Yes, you heard me. Contrary to popular opinion, patients on hospice who are receiving supportive care, do live longer. They are happier, and they enjoy a better quality of life. How is this possible? After all, hospice is just about dying and the very end, isn’t it?
So many of us do not understand what hospice is. Hospice is NOT meant for the last few days of life. Unfortunately, most of the general public associates hospice with the last few days of life, or the final push of morphine before a loved one passes away. Yes, while hospice does provide support for patients who are at the very end, the program was designed for so much more.
So, what exactly is hospice?
Hospice is a way of thinking. Knowing that the medical condition you or your loved one has is beyond what our current medical practices can cure. This doesn’t mean you can’t try non-approved medical methods. In fact, a lot of patients do try alternative therapies after their doctor has told them they cant do any more from the medical stand point. That is ok, and if it is something you want to do, it is perfectly fine to do while you are on hospice.
Hospice is accepting that modern medicine has reached its limits or you as a patient are at a point in your life where you don’t want to be poked and prodded any more despite options still being available to you with modern medical practices. This is a state of mind.
Once you are here, you realize that the time you have left, the time God has given you, you want to focus on the things that are important to you. To be able to do those things, you need someone making you feel well enough to allow you to do them. That is the core essence of hospice.

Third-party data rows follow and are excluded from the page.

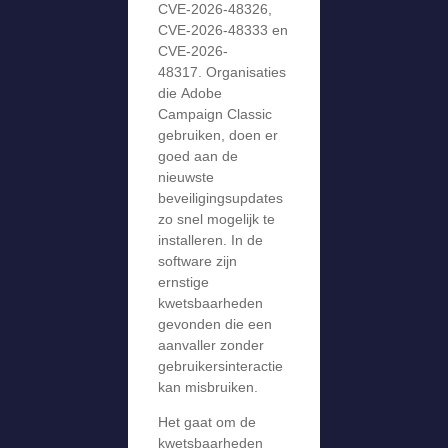
CVE-2026-48326,
CVE-2026-48333 en
CVE-2026-
48317. Organisaties
die Adobe
Campaign Classic
gebruiken, doen er
goed aan de
nieuwste
beveiligingsupdates
zo snel mogelijk te
installeren. In de
software zijn
ernstige
kwetsbaarheden
gevonden die een
aanvaller zonder
gebruikersinteractie
kan misbruiken.
Het gaat om de
kwetsbaarheden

Hospice optimizes your medication management. Hospice thinks outside of the box with focus on making you feel better, rather than long term side effects. Why worry about 5 years from now, when you can barely breathe or barely walk right now? Medications are adjusted to remove anything that may be slowing you down, and add things which may make you feel better, and give you energy.
You get nursing support at your home. Nurses come to your home, usually once a week (different per each patient), to assess your needs and make changes to your care plan.
You get Home Aides who come out and help with day to day needs, activities of daily living to allow for a brief break for caregivers.
You get Social Workers who can help you get important paperwork done so everything is in order for when the time comes.
You get Spiritual Counselors who assist with emotional and spiritual needs as you see fit.
You get volunteers who can spend time with patients for companionship.
The entire team sits down and discusses your case every 2 weeks to make sure you are getting the best care possible. Any issues are identified, and addressed as a team. Any urgent issues are addressed the day they come up. If you are doing well, a minimum review of you case occurs every 14 days.
So what does this all mean?
As a patient on hospice, you are receiving nursing support, homemaker/aide support, emotional support, psychological support, spiritual support, medical support. You are feeling better because your medications/medical plan have been optimized and you have a caring group of people who are always checking up on you making sure you are feeling your best.
When you feel better, you do more, you eat more, you interact with family more. When you do more, you eat more, you interact with others more, your body and your mind get stronger. A stronger mind and a stronger body leads to a longer life.
So yes, hospice can make you live longer. But you need to get the support sooner rather than later for it to make a difference. It’s not giving up, it’s changing the way medicine is practiced and the way you are being treated to focus on reducing suffering and improving quality of life. This is after all, what we all want from this world; to live pain/symptom free as much as possible and be able to do the things we enjoy.